| Available data |

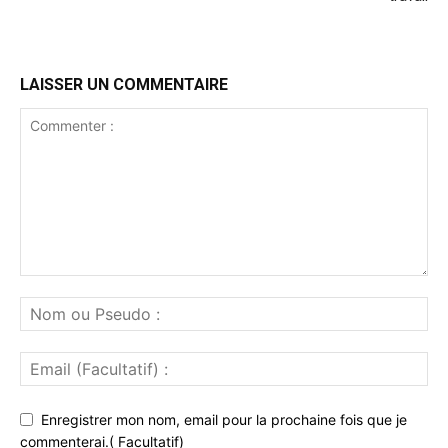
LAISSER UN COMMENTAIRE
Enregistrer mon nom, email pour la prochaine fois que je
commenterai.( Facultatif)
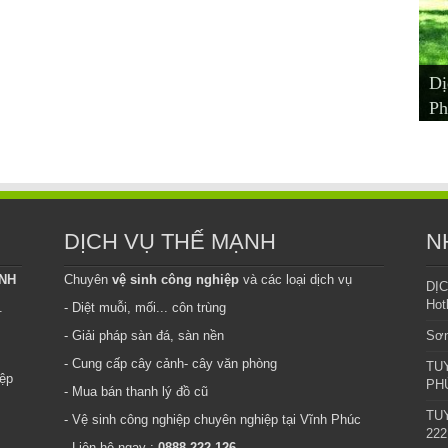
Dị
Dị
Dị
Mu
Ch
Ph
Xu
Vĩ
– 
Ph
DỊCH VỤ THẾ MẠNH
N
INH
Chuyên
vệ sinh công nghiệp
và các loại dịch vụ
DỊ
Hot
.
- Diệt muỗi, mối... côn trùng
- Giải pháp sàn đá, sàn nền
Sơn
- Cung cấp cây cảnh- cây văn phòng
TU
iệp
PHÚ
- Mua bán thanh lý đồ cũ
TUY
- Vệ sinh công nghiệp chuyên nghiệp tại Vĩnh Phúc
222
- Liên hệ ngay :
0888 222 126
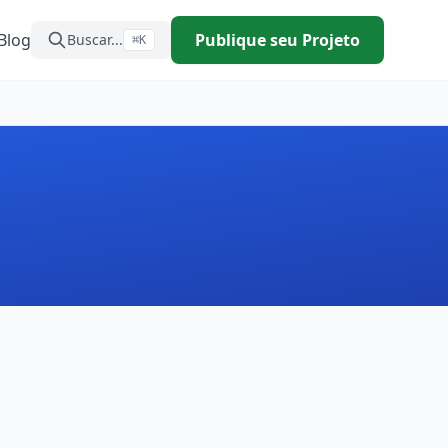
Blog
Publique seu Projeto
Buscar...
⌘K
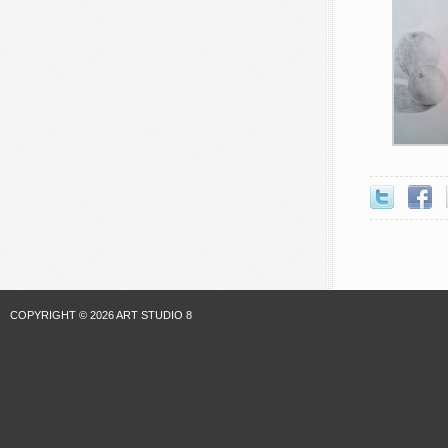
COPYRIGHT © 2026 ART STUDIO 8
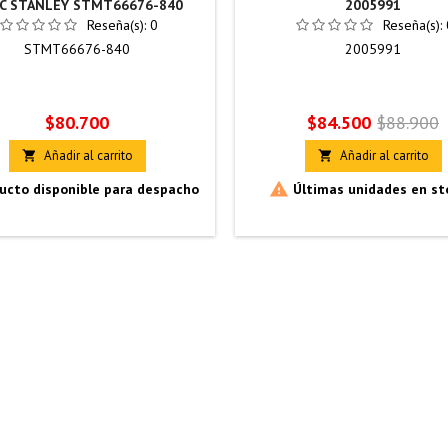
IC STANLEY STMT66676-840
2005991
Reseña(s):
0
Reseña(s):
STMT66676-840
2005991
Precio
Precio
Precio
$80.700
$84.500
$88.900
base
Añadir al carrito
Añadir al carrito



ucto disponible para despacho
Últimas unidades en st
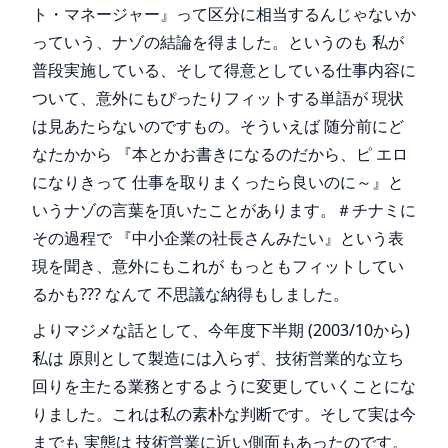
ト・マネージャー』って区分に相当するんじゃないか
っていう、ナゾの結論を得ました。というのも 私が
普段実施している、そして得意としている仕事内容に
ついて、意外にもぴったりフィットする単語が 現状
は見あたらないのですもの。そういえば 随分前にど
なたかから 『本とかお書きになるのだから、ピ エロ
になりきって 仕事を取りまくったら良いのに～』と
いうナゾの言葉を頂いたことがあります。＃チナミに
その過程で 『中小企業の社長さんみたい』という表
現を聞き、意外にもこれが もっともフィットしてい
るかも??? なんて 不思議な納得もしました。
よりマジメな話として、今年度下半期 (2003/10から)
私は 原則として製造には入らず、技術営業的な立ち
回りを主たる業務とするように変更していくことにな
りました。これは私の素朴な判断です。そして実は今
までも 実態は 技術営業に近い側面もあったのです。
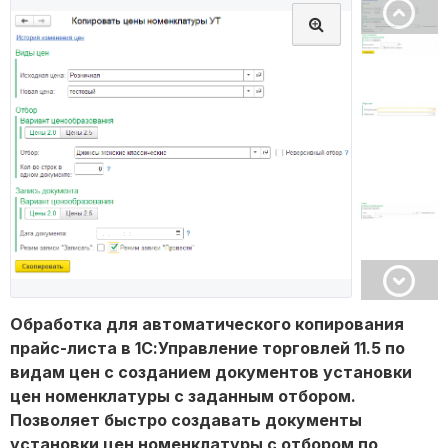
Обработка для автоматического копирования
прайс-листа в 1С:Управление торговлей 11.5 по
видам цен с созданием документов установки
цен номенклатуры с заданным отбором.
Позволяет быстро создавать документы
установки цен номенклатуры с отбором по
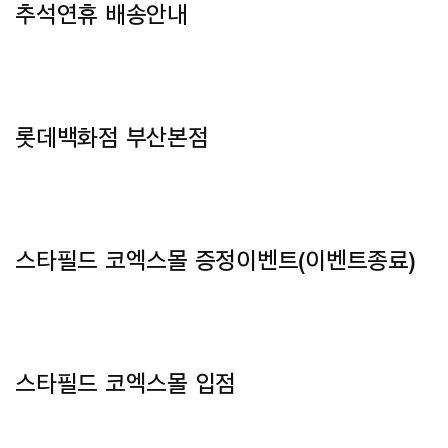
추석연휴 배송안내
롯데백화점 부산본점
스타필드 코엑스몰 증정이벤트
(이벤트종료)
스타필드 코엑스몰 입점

* * *

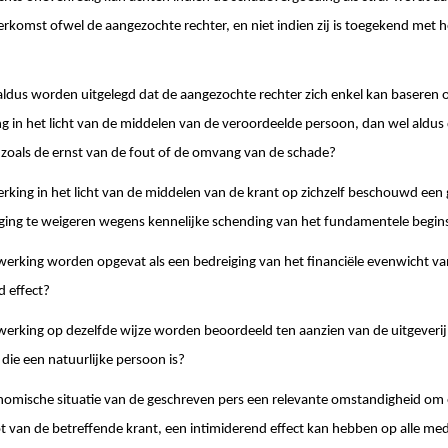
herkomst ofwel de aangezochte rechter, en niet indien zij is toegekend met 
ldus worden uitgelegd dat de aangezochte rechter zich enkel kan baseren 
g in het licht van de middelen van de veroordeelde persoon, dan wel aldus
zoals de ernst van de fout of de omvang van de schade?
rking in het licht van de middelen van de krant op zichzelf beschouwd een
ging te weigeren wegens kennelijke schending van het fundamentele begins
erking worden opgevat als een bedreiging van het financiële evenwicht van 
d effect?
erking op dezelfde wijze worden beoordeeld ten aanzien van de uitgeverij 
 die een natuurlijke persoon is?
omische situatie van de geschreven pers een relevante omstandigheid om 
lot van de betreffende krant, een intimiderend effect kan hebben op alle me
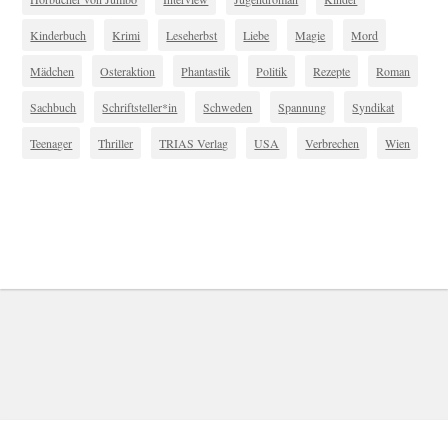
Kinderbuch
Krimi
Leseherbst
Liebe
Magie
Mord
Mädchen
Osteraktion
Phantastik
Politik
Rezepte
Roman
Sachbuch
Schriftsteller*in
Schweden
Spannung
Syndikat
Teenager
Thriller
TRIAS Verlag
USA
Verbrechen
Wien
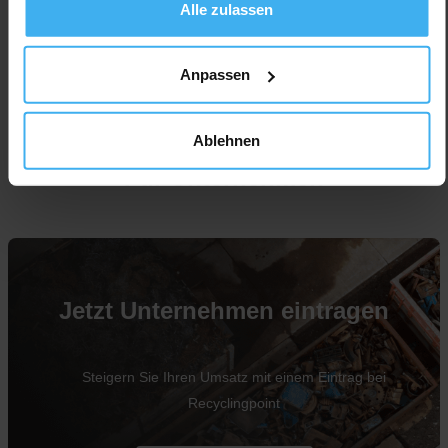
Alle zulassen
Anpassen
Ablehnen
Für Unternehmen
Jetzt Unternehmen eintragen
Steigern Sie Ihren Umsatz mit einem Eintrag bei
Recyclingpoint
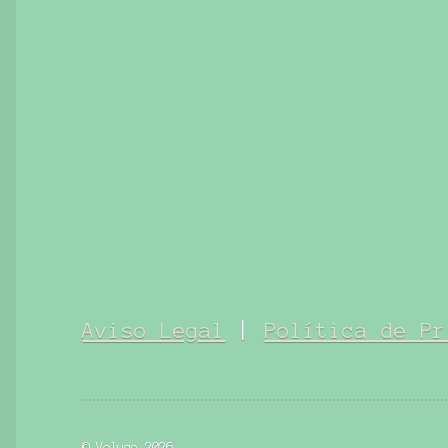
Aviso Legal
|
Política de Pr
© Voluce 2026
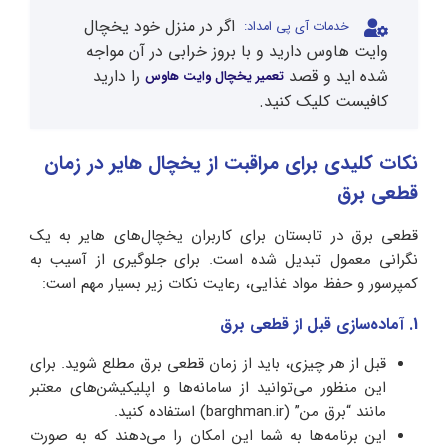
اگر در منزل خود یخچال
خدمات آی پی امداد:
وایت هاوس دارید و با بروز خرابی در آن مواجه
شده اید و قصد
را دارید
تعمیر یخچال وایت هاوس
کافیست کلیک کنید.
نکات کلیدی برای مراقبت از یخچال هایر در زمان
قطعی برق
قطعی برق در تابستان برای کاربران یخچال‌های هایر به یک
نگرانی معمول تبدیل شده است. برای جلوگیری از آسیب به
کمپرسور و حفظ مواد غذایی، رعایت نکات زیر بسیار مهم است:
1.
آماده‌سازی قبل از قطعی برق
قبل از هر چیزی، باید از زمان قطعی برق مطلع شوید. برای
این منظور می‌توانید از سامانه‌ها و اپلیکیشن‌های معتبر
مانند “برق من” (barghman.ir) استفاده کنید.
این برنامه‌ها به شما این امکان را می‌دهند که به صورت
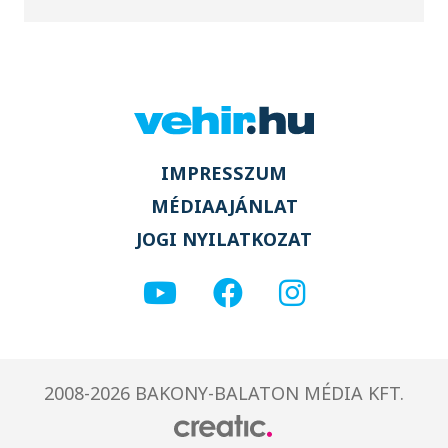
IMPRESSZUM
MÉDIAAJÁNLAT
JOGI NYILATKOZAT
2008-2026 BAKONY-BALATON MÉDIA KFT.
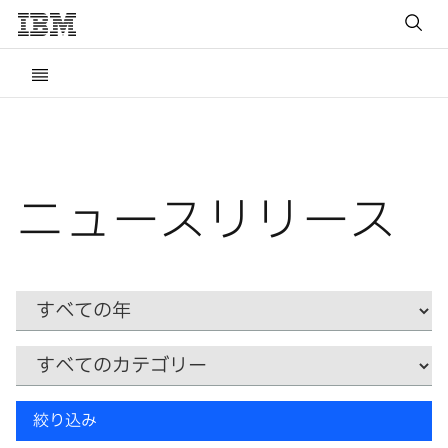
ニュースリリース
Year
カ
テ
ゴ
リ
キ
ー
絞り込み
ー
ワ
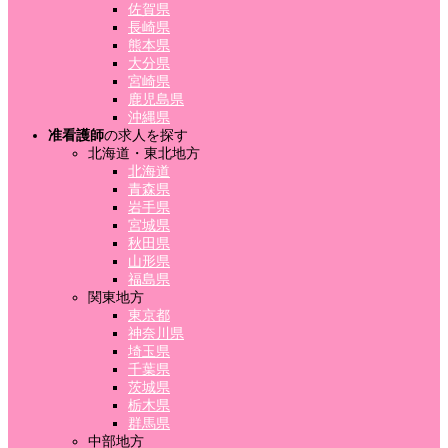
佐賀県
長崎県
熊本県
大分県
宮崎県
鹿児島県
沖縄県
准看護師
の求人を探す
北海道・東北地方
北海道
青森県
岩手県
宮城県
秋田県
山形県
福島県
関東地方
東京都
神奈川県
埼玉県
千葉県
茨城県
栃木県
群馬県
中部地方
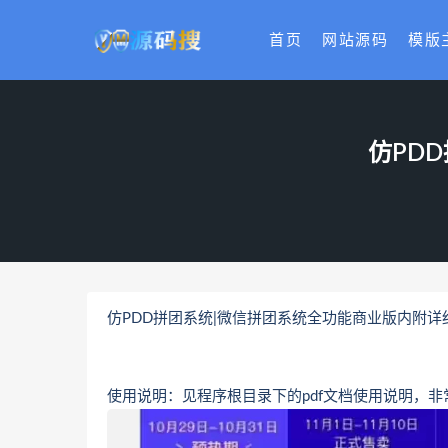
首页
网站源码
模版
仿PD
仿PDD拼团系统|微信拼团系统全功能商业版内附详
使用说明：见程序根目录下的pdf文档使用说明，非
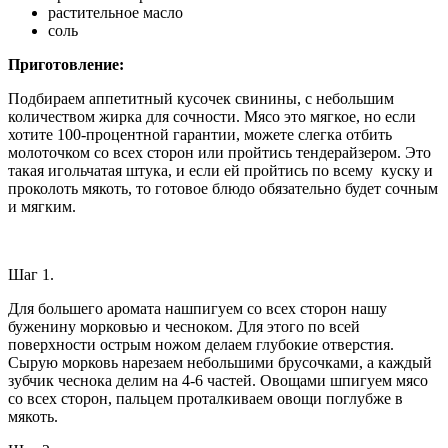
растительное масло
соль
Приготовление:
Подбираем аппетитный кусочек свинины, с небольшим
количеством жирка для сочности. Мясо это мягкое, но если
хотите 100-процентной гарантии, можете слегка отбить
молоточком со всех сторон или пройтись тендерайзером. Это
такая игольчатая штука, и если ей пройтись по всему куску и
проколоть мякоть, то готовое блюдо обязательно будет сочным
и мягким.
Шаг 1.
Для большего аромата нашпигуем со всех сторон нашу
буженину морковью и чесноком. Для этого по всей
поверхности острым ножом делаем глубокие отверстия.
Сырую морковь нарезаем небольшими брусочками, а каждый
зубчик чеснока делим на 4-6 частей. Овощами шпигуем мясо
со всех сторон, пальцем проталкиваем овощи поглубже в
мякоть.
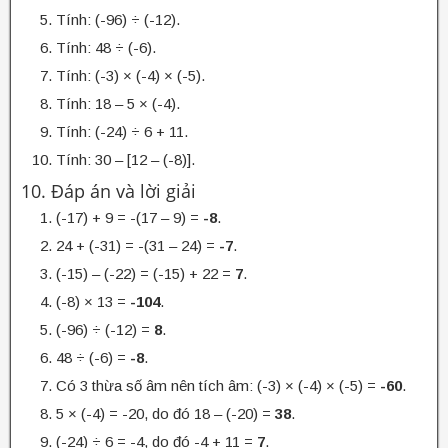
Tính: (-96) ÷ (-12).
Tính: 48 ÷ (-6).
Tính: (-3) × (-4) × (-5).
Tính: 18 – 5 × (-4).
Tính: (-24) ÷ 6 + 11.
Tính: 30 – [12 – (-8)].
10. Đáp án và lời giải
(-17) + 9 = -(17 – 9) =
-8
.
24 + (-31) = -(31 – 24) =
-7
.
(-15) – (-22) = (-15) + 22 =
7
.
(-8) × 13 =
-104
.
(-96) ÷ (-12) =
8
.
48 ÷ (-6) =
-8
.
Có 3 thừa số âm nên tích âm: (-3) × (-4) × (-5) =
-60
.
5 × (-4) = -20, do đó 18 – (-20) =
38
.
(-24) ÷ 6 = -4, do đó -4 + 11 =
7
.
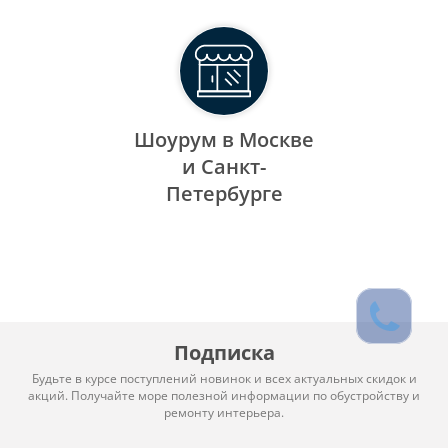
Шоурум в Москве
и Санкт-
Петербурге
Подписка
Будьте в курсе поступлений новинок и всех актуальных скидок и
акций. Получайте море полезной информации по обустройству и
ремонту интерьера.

--

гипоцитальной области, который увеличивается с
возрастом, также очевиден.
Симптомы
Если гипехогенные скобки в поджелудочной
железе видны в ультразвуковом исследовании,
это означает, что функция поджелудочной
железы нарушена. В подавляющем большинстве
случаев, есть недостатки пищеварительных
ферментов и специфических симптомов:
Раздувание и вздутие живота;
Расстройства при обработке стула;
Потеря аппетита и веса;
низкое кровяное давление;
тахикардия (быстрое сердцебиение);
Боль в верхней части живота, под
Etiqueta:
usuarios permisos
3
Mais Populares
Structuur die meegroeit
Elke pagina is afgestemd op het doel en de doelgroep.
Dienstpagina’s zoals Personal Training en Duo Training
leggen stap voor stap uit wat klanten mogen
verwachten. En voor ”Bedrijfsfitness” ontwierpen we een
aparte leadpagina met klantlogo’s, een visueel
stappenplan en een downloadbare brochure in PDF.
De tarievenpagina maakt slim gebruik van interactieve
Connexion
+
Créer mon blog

| The problem |
Repeat exactly the lines above, from the line that contains "LAISSER UN COMMENTAIRE" down through the line that contains "прайс-листа в 1С:Управление торговлей 11.5 по". Include both of those lines and none of the pictures.

| Response to this exercise |
LAISSER UN COMMENTAIRE
Enregistrer mon nom, email pour la prochaine fois que je
commenterai.( Facultatif)
Dị
Dị
Dị
Mu
Ch
Ph
Xu
Vĩ
– 
Ph
DỊCH VỤ THẾ MẠNH
N
INH
Chuyên
vệ sinh công nghiệp
và các loại dịch vụ
DỊ
Hot
.
- Diệt muỗi, mối... côn trùng
- Giải pháp sàn đá, sàn nền
Sơn
- Cung cấp cây cảnh- cây văn phòng
TU
iệp
PHÚ
- Mua bán thanh lý đồ cũ
TUY
- Vệ sinh công nghiệp chuyên nghiệp tại Vĩnh Phúc
222
- Liên hệ ngay :
0888 222 126
Blog
Publique seu Projeto
Buscar...
⌘K
COPYRIGHT © 2026 ART STUDIO 8
IC STANLEY STMT66676-840
2005991
Reseña(s):
0
Reseña(s):
STMT66676-840
2005991
Precio
Precio
Precio
$80.700
$84.500
$88.900
base
Añadir al carrito
Añadir al carrito



ucto disponible para despacho
Últimas unidades en st
ト・マネージャー』って区分に相当するんじゃないか
っていう、ナゾの結論を得ました。というのも 私が
普段実施している、そして得意としている仕事内容に
ついて、意外にもぴったりフィットする単語が 現状
は見あたらないのですもの。そういえば 随分前にど
なたかから 『本とかお書きになるのだから、ピ エロ
になりきって 仕事を取りまくったら良いのに～』と
いうナゾの言葉を頂いたことがあります。＃チナミに
その過程で 『中小企業の社長さんみたい』という表
現を聞き、意外にもこれが もっともフィットしてい
るかも??? なんて 不思議な納得もしました。
よりマジメな話として、今年度下半期 (2003/10から)
私は 原則として製造には入らず、技術営業的な立ち
回りを主たる業務とするように変更していくことにな
りました。これは私の素朴な判断です。そして実は今
までも 実態は 技術営業に近い側面もあったのです。
Обработка для автоматического копирования
прайс-листа в 1С:Управление торговлей 11.5 по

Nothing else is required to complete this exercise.